BAML: There's a hidden pitfall that could cost stock traders a fortune — here's how to avoid it

  • As the stock bull market approaches its ninth birthday, many investors are wondering when would be the proper time to take profits and leave equities.
  • Bank of America Merrill Lynch warns against exiting the stock market too early, and argues it's better to get out too late than too soon.

When it comes to an equity bull market, much is made about when it's time to hit the exits. And it makes sense that people pay such close attention, because no one wants to be the last man standing as stocks come crashing down.

But Bank of America Merrill Lynch wants to address a less-discussed and possibly perilous outcome: leaving the stock market too soon.

On the surface, it may seem better to be safe than sorry. But BAML argues it actually costs investors more to leave too early than too late.

As the chart below shows, leaving stocks six months early costs a trader 14%, on average, compared to the 10% hit they'd absorb exiting equities six months late:

"Turning defensive early can be costly," James Barty, the firm's head of global cross-asset and European equity strategy, wrote in a client note. "The conclusion is pretty clear: investors should not cut their equity exposure early unless they're very confident that the end of the cycle is nigh."

To that end, it's very much Barty's view that the almost nine-year bull market in US stocks has further to run. And his outlook stems largely from his disagreement with one commonly cited bearish argument: that inflation is rising quickly, which will inevitably put pressure on stocks.

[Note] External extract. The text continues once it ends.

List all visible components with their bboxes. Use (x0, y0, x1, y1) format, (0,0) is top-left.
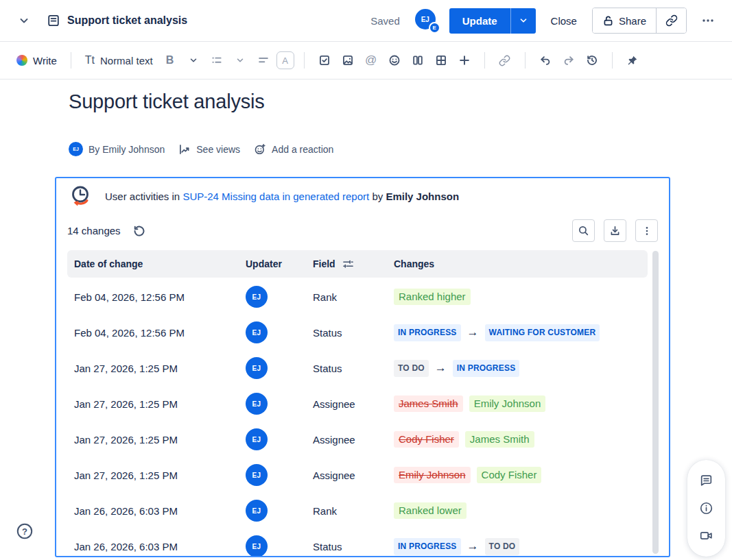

Barty notes that inflation "has room to rise," while pointing out that a measure known as the "OECD output gap" — calculated as the difference between actual and forecasted gross domestic product (GDP) — is also well below historical peaks.

"Everything we look at suggests that strong global growth remains intact," said Barty. "There is room for global growth to continue to run above-trend for some time. We suspect the end of the cycle is still some way off and we are therefore happy to continue to run our equity exposure, accepting that it will likely be a bumpier ride than in 2017."

Other strategists on Wall Street have highlighted similarly encouraging bullish arguments on US stocks in recent days. Dubravko Lakos-Bujas, JPMorgan's head of US equity strategy, says companies in the benchmark S&P 500 are on pace to execute more than $800 billion in gross share buybacks in 2018, which would shatter the previous annual record.

Considering buybacks have been a safety net of sorts for the stock market through the almost nine-year bull market — since they provide price accretion during periods devoid of other positive catalysts — this is great news for stock enthusiasts.

Still, regardless of when bulls do eventually decide to exit the stock market, they'd better make darn well sure the cycle is on its last legs.